Predicting Species-Area Relationships in Fragmented Forests

Maintaining high biodiversity levels is of key importance in keeping ecosystems healthy and resilient, especially in landscapes undergoing intensive anthropogenic disturbances. Habitat destruction leads to severe biodiversity decline, and its spatial configuration affects its impact. Knowing the exact impact of habitat loss and fragmentation on species richness is valuable information. Predicting the effects of different habitat loss scenarios on biodiversity will facilitate making better, well-informed management decisions, but such predictions are not yet available.

We predict species-area relationships in tropical forest landscapes undergoing habitat loss and fragmentation. To do so, we use the information theoretical framework of Maximum Entropy Theory in Ecology (METE). METE uses state variables derived from macroscale parameters (i.e. total number of individuals, total number of species, and total metabolic energy in the selected area) to provide the most uninformed distribution of the species-area relationship. While METE makes accurate predictions in undisturbed systems, METE predictions in landscapes undergoing habitat loss and fragmentation are highly imprecise. This is due to the underlying assumption that individuals are spread homogeneously across space, which fails in such environments.    

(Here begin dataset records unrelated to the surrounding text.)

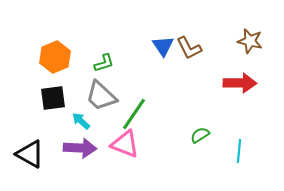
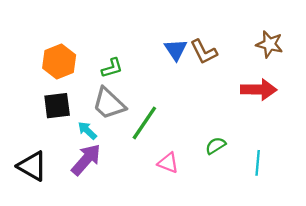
pink triangle: (125, 144) -> (168, 163), moved, size x0.7
purple arrow: (80, 148) -> (86, 160), turned -52

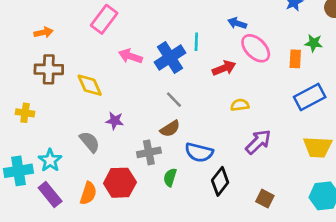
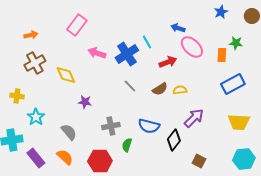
cyan line: (196, 42) -> (147, 42), turned -32
brown cross: (49, 69) -> (35, 63), turned -30
brown semicircle: (170, 129) -> (160, 89), moved
gray semicircle: (90, 142) -> (69, 132), moved
cyan star: (50, 160) -> (36, 117), moved
black diamond: (220, 181) -> (174, 140), moved
red hexagon: (120, 183) -> (100, 161), moved
orange semicircle: (88, 193) -> (65, 157), turned -66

Using an individual-based model, we explored how METE’s state variables should be adjusted to provide a good species-area relationship prediction in disturbed environments. These environments were simulated using different combinations of habitat loss and habitat fragmentation levels. Our study revealed that METE’s state variable S₀(total number of species in the area) depends on habitat loss and fragmentation levels.

We demonstrate the accuracy of our predictions using empirical data. By extracting two landscape characteristics – percentage forest cover and degree of habitat clustering – from satellite images, we can adjust the state variables of METE accordingly and predict species richness. We compared the empirically derived and METE predicted species-abundance distributions, and show that our method indeed works. Our adjusted METE predictions can demonstrate the severity of fragmentation’s impact on biodiversity, relative to what could be expected in a pristine, continuous environment. With this new method, we can estimate the immediate effects of habitat loss on biodiversity loss, as well as its long-term effects.